About this task:
Look below for the line that contains "our utmost in" and the line that contains "worst surge in", then restate both of them and every line in between, exactly. No picture goes in the copy.

Input records:
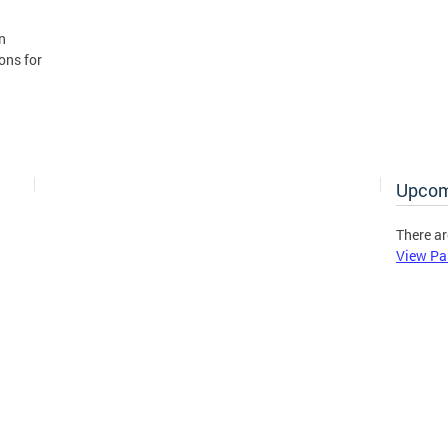
n
ons for
Upcom
There ar
View Pa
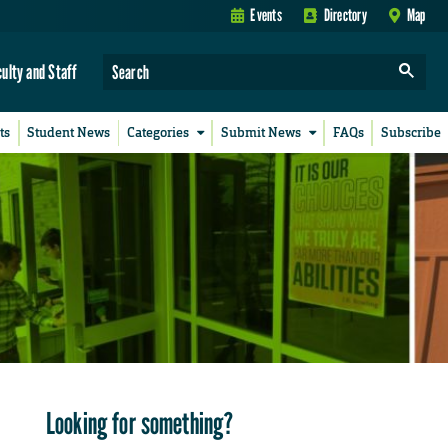
Events
Directory
Map
culty and Staff
ts
Student News
Categories
Submit News
FAQs
Subscribe
Looking for something?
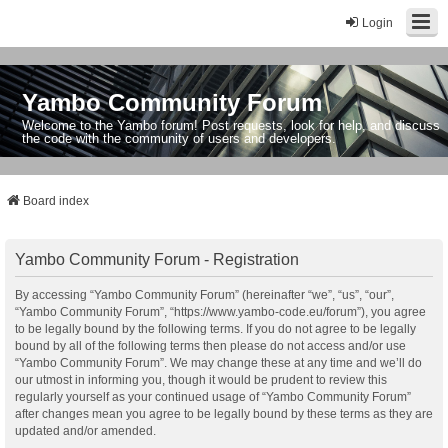
Login
Yambo Community Forum
Welcome to the Yambo forum! Post requests, look for help, and discuss
the code with the community of users and developers.
Board index
Yambo Community Forum - Registration
By accessing “Yambo Community Forum” (hereinafter “we”, “us”, “our”,
“Yambo Community Forum”, “https://www.yambo-code.eu/forum”), you agree
to be legally bound by the following terms. If you do not agree to be legally
bound by all of the following terms then please do not access and/or use
“Yambo Community Forum”. We may change these at any time and we’ll do
our utmost in informing you, though it would be prudent to review this
regularly yourself as your continued usage of “Yambo Community Forum”
after changes mean you agree to be legally bound by these terms as they are
updated and/or amended.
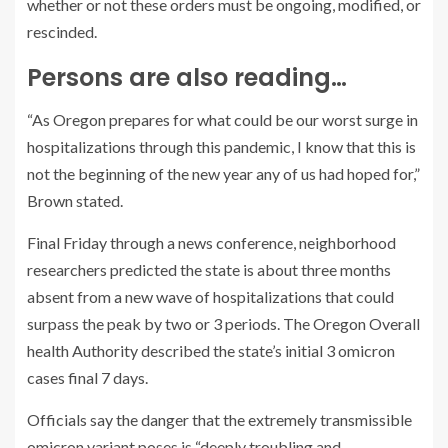
whether or not these orders must be ongoing, modified, or
rescinded.
Persons are also reading…
“As Oregon prepares for what could be our worst surge in
hospitalizations through this pandemic, I know that this is
not the beginning of the new year any of us had hoped for,”
Brown stated.
Final Friday through a news conference, neighborhood
researchers predicted the state is about three months
absent from a new wave of hospitalizations that could
surpass the peak by two or 3 periods. The Oregon Overall
health Authority described the state’s initial 3 omicron
cases final 7 days.
Officials say the danger that the extremely transmissible
omicron variant poses is “deeply troubling and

Your solution:
our utmost in informing you, though it would be prudent to review this
regularly yourself as your continued usage of “Yambo Community Forum”
after changes mean you agree to be legally bound by these terms as they are
updated and/or amended.
whether or not these orders must be ongoing, modified, or
rescinded.
Persons are also reading…
“As Oregon prepares for what could be our worst surge in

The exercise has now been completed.